Hi all,
I am new to this forum and F#.
I tried to learn F# writing things I want to learn first in C# and then converting it into F#.
I wanted to learn how compilers work so I tried to write an arithmetic expression evaluator like if it was a language.
I put limits on my C# code
- Recursion only
- Immutable only
- Static methods only
- Immutable Linked List (I created one)
The first thing I wrote is the Lexer: it converts a string like “30 - 10 * 5 % 3 + 20” into a list of tokens.
I wrote the function with the 2 languages 1 to 1, and what I found out is that the F# code was more that 2.7 times slower (I run the function 10M times).
17s: C#
45s: F#
31s: F# Tail Rec
25s: F# Tail Rec with Char list.
What I can see from the memory graph is that the Garbage Collector is called 3x more when running the F# code.

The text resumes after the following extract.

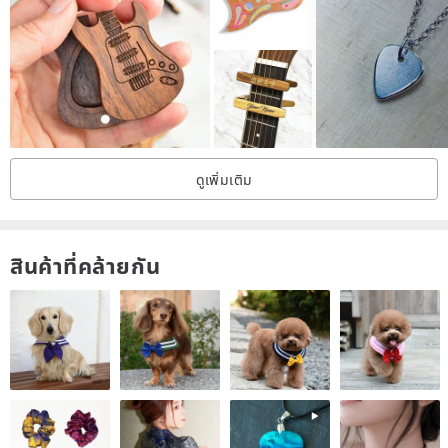
ดูเพิ่มเติม
สินค้าที่คล้ายกัน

So, my question is, can anyone help me figure it out why this happens?
C#
using System.Collections.Generic;
namespace CalculatorCSharp
{
public enum TokenType
{
Operation,
Float
}
public class Token
{
public Token(TokenType type, string value)
{
Type = type;
Value = value;
}
public TokenType Type { get; }
public string Value { get; }
}
public static class Lexer
{
private static readonly List<char> _operations = new List<char> { '+', '-', '*', '/', '%' };
private static bool IsOperation(this char c) => _operations.Contains(c);
private static bool IsNumber(this char c) => c >= '0' && c <= '9' || c == '.';
private static int GetFloatLenght(this string input, int lenght)
{
if (input.Length == 0 || !input[0].IsNumber())
{
return lenght;
}
return GetFloatLenght(input[1..], lenght + 1);
}
public static LinkedList<Token> Tokenize(this string input)
{
if (input.Length == 0)
{
return LinkedList.Empty<Token>();
}
var head = input[0];
if (head.IsOperation())
{
var token = new Token(TokenType.Operation, head.ToString());
return input[1..].Tokenize().Add(token);
}
if (head.IsNumber())
{
var floagLenght = input.GetFloatLenght(0);
var token = new Token(TokenType.Float, input[0..floagLenght]);
return input[floagLenght..].Tokenize().Add(token);
}
return input[1..].Tokenize();
}
}
}
F#
module Lexer
type TokenType =
| Operation
| Float
type Token = {
Type: TokenType
Value: string
}
let private operations = [|'+'; '-'; '*'; '/'; '%'|]
let private isOperation c = Array.contains c operations
let private isNumber c =
match c with
| c when c >= '0' && c <= '9' || c = '.' -> true
| _ -> false
let rec private getfloatLenght input lenght =
match input with
| "" -> lenght
| _ ->
match input.[0] with
| c when isNumber c -> getfloatLenght input.[1..] (lenght + 1)
| _ -> lenght
let rec tokenize input =
match input with
| "" -> []
| _ ->
match input.[0] with
| c when isOperation c ->
let token = { Type = TokenType.Operation; Value = input.[0].ToString() }
token :: (tokenize input.[1..])
| c when isNumber c ->
let floatLenght = getfloatLenght input 0
let token = { Type = TokenType.Operation; Value = input.[0..(floatLenght - 1)] }
token :: (tokenize input.[1..])
| _ -> tokenize input.[1..]
I hope the answer is not super obvious